He may be best known as a hit producer and Nashville music publishing and record company titan, but when Jerry Crutchfield started out 50 years ago, he was a songwriter/artist.
“I had a pop/doo-wop kind of vocal group that signed with RCA Victor and our first record was released in 1956,” recalls Crutchfield. “It’s amazing to think I’ve been in this crazy business for 50 years!”
Crutchfield’s group never had a hit. But it did start him on a successful songwriting career — and he remains a BMI writer.

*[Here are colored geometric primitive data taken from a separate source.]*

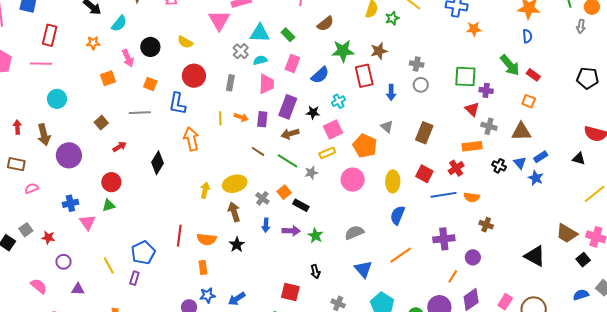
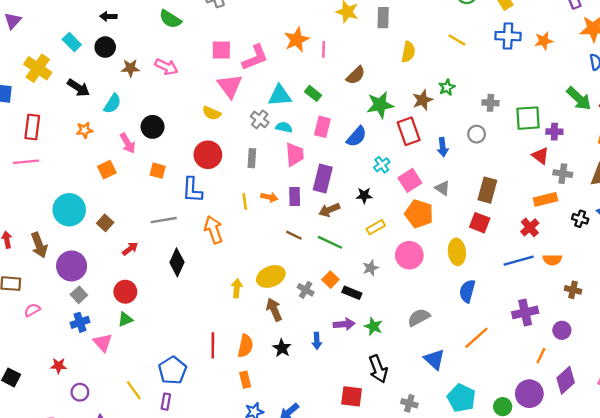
green star: (392, 18) -> (447, 87), moved
orange star: (474, 29) -> (544, 41), moved
yellow semicircle: (185, 42) -> (212, 113), moved
cyan semicircle: (260, 60) -> (284, 127), turned 32
gray cross: (417, 64) -> (490, 103), moved
cyan circle: (57, 99) -> (69, 210), moved, size x1.4
gray line: (140, 113) -> (164, 220), moved
black star: (313, 113) -> (364, 195), moved
pink square: (333, 129) -> (410, 180), moved
gray star: (311, 173) -> (371, 268), moved
red square: (424, 174) -> (480, 223), moved
blue arrow: (266, 225) -> (317, 341), moved
gray square: (26, 230) -> (79, 295), moved
orange semicircle: (207, 239) -> (245, 346), turned -78
black arrow: (315, 272) -> (378, 369), size x1.6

“I sent a demo of ‘Little Sparrow’ to Chet Atkins and he cut it with Eddy Arnold — my first major [cover] release,” says Crutchfield, who had to sing the melody part for Atkins on the phone since it was mixed too low on the demo. He would go on to land over 150 covers by the likes of Elvis Presley, Tanya Tucker, Lee Greenwood and Tammy Wynette. His “My Whole World Is Falling Down” became a pop hit for Brenda Lee in 1963 and was also a major European hit for French singing and film star Sylvie Vartan.
But Crutchfield began producing, too. “I really enjoyed the energy of the studio — and musicians making music,” he says, and sure enough, he produced Dave Loggins’s “Please Come to Boston,” one of the most successful pop records ever cut in Nashville — not to mention country hits including Lee Greenwood’s Grammy-winning “I.O.U.”
Crutchfield would serve as Executive Vice President/General Manager of Capitol Records and President of the Nashville division of MCA Music. But he also established MCA Music Publishing (now Universal Music Publishing) as a major Nashville publishing house, and had a hand in signing and developing such top Music Row writers as Loggins, Don Schlitz, Gary Burr and Mark Nesler.
He continues to run the Crutchfield Music Group of publishing companies (its Glitterfish Music catalog has had hits by George Strait, Tim McGraw and Martina McBride) while writing a series of “The Adventures of Dr. Raccoon” children’s books.
His alma mater, Murray State University in Kentucky, is currently exhibiting his memorabilia to commemorate a new scholarship in his name, but Crutchfield looks ahead. “People complain about changes in the business,” he says, “but time marches on and you have to stay with the program.”